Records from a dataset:
>>>

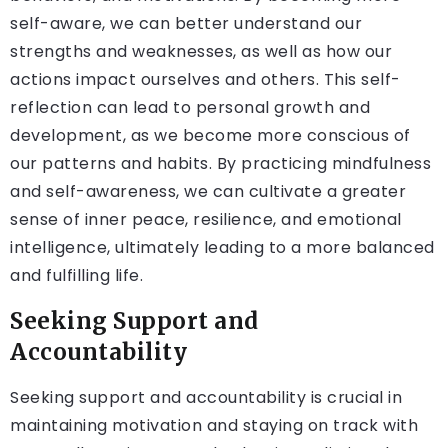
self-aware, we can better understand our
strengths and weaknesses, as well as how our
actions impact ourselves and others. This self-
reflection can lead to personal growth and
development, as we become more conscious of
our patterns and habits. By practicing mindfulness
and self-awareness, we can cultivate a greater
sense of inner peace, resilience, and emotional
intelligence, ultimately leading to a more balanced
and fulfilling life.
Seeking Support and
Accountability
Seeking support and accountability is crucial in
maintaining motivation and staying on track with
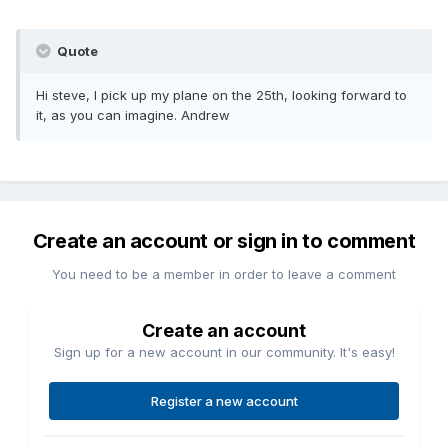
Quote
Hi steve, I pick up my plane on the 25th, looking forward to
it, as you can imagine. Andrew
Create an account or sign in to comment
You need to be a member in order to leave a comment
Create an account
Sign up for a new account in our community. It's easy!
Register a new account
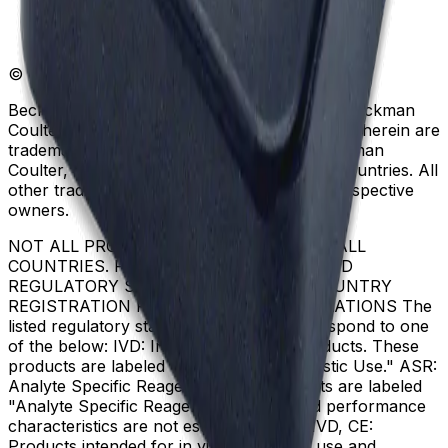
© Beckman Coulter, Inc. All rights reserved.
Beckman Coulter, the stylized logo, and the Beckman
Coulter product and service marks mentioned herein are
trademarks or registered trademarks of Beckman
Coulter, Inc. in the United States and other countries. All
other trademarks are the property of their respective
owners.
NOT ALL PRODUCTS ARE AVAILABLE IN ALL
COUNTRIES. PRODUCT AVAILABILITY AND
REGULATORY STATUS DEPENDS ON COUNTRY
REGISTRATION PER APPLICABLE REGULATIONS The
listed regulatory status for products correspond to one
of the below: IVD: In Vitro Diagnostic Products. These
products are labeled "For In Vitro Diagnostic Use." ASR:
Analyte Specific Reagents. These reagents are labeled
"Analyte Specific Reagent. Analytical and performance
characteristics are not established." CE-IVD, CE:
Products intended for in vitro diagnostic use and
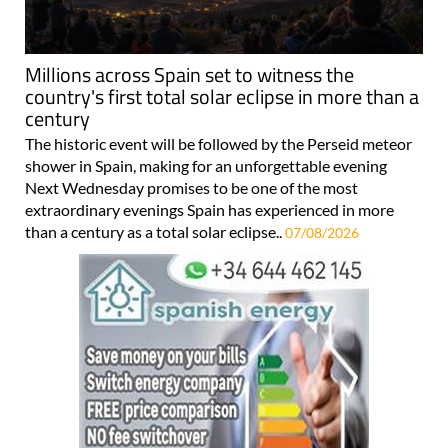
Millions across Spain set to witness the
country's first total solar eclipse in more than a
century
The historic event will be followed by the Perseid meteor
shower in Spain, making for an unforgettable evening
Next Wednesday promises to be one of the most
extraordinary evenings Spain has experienced in more
than a century as a total solar eclipse..
07/08/2026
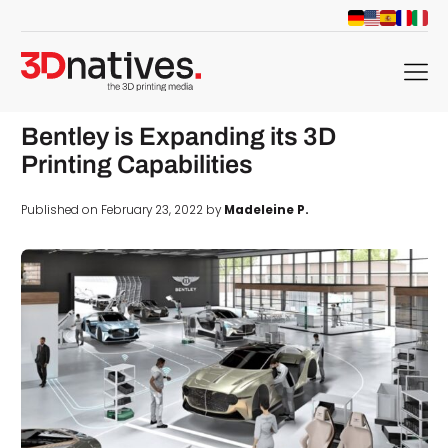
menu
Bentley is Expanding its 3D
Printing Capabilities
Published on February 23, 2022 by
Madeleine P.
d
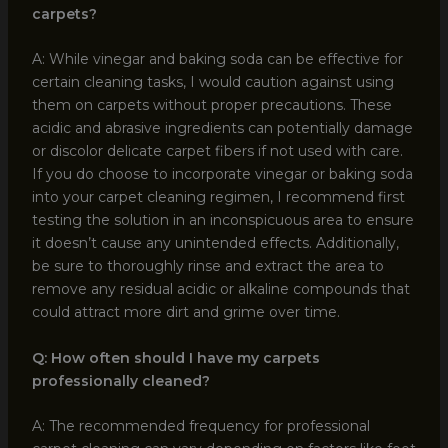
carpets?
A: While vinegar and baking soda can be effective for
certain cleaning tasks, I would caution against using
them on carpets without proper precautions. These
acidic and abrasive ingredients can potentially damage
or discolor delicate carpet fibers if not used with care.
If you do choose to incorporate vinegar or baking soda
into your carpet cleaning regimen, I recommend first
testing the solution in an inconspicuous area to ensure
it doesn’t cause any unintended effects. Additionally,
be sure to thoroughly rinse and extract the area to
remove any residual acidic or alkaline compounds that
could attract more dirt and grime over time.
Q: How often should I have my carpets
professionally cleaned?
A: The recommended frequency for professional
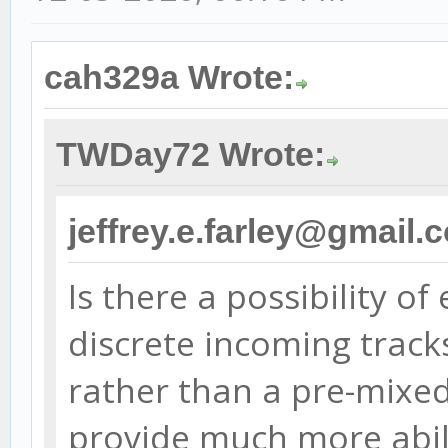
cah329a Wrote:
TWDay72 Wrote:
jeffrey.e.farley@gmail.
Is there a possibility of
discrete incoming track
rather than a pre-mixe
provide much more abili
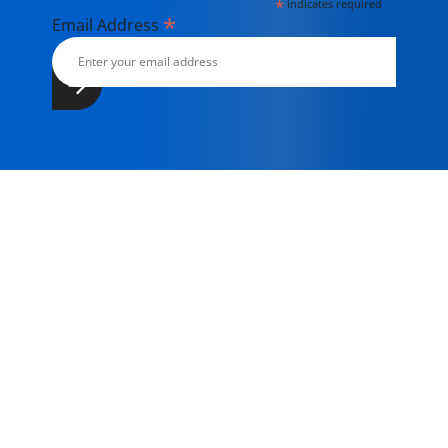
*
indicates required
*
Email Address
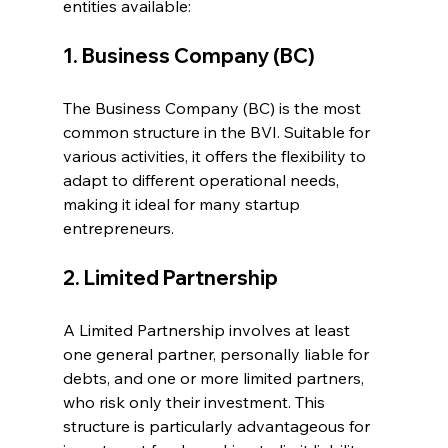
entities available:
1. Business Company (BC)
The Business Company (BC) is the most 
common structure in the BVI. Suitable for 
various activities, it offers the flexibility to 
adapt to different operational needs, 
making it ideal for many startup 
entrepreneurs.
2. Limited Partnership
A Limited Partnership involves at least 
one general partner, personally liable for 
debts, and one or more limited partners, 
who risk only their investment. This 
structure is particularly advantageous for 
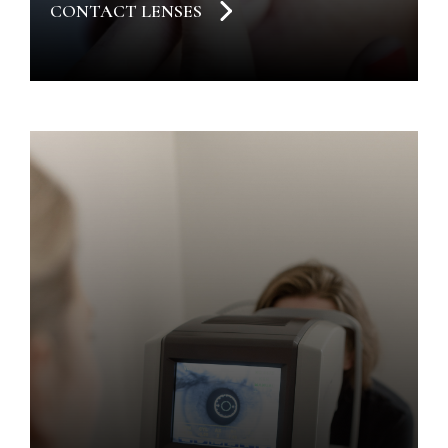
CONTACT LENSES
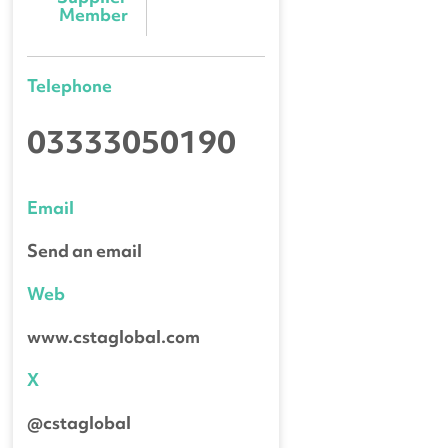
Member
Telephone
03333050190
Email
Send an email
Web
www.cstaglobal.com
X
@cstaglobal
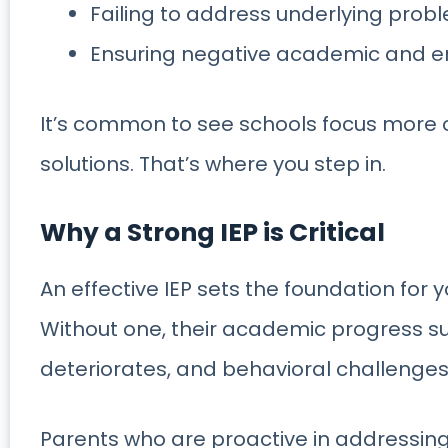
Failing to address underlying prob
Ensuring negative academic and e
It’s common to see schools focus more 
solutions. That’s where you step in.
Why a Strong IEP is Critical
An effective IEP sets the foundation for y
Without one, their academic progress su
deteriorates, and behavioral challenges 
Parents who are proactive in addressing 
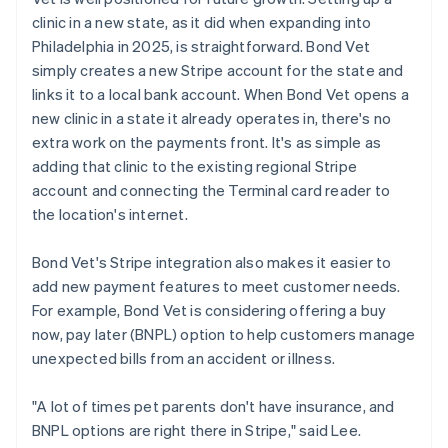
clinic in a new state, as it did when expanding into
Philadelphia in 2025, is straightforward. Bond Vet
simply creates a new Stripe account for the state and
links it to a local bank account. When Bond Vet opens a
new clinic in a state it already operates in, there's no
extra work on the payments front. It's as simple as
adding that clinic to the existing regional Stripe
account and connecting the Terminal card reader to
the location's internet.
Bond Vet's Stripe integration also makes it easier to
add new payment features to meet customer needs.
For example, Bond Vet is considering offering a buy
now, pay later (BNPL) option to help customers manage
unexpected bills from an accident or illness.
"A lot of times pet parents don't have insurance, and
BNPL options are right there in Stripe," said Lee.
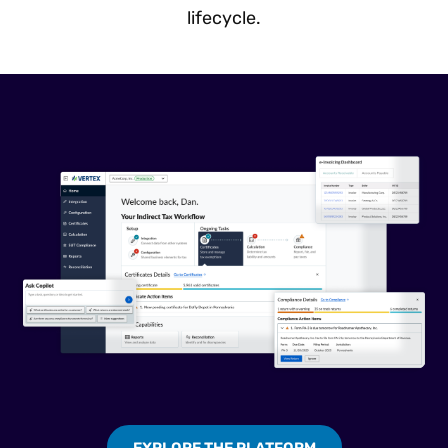
lifecycle.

<<<

In the entries above, tally the lines that hold the string "Company" and give only the count.

- [YOUR SOLUTION]
2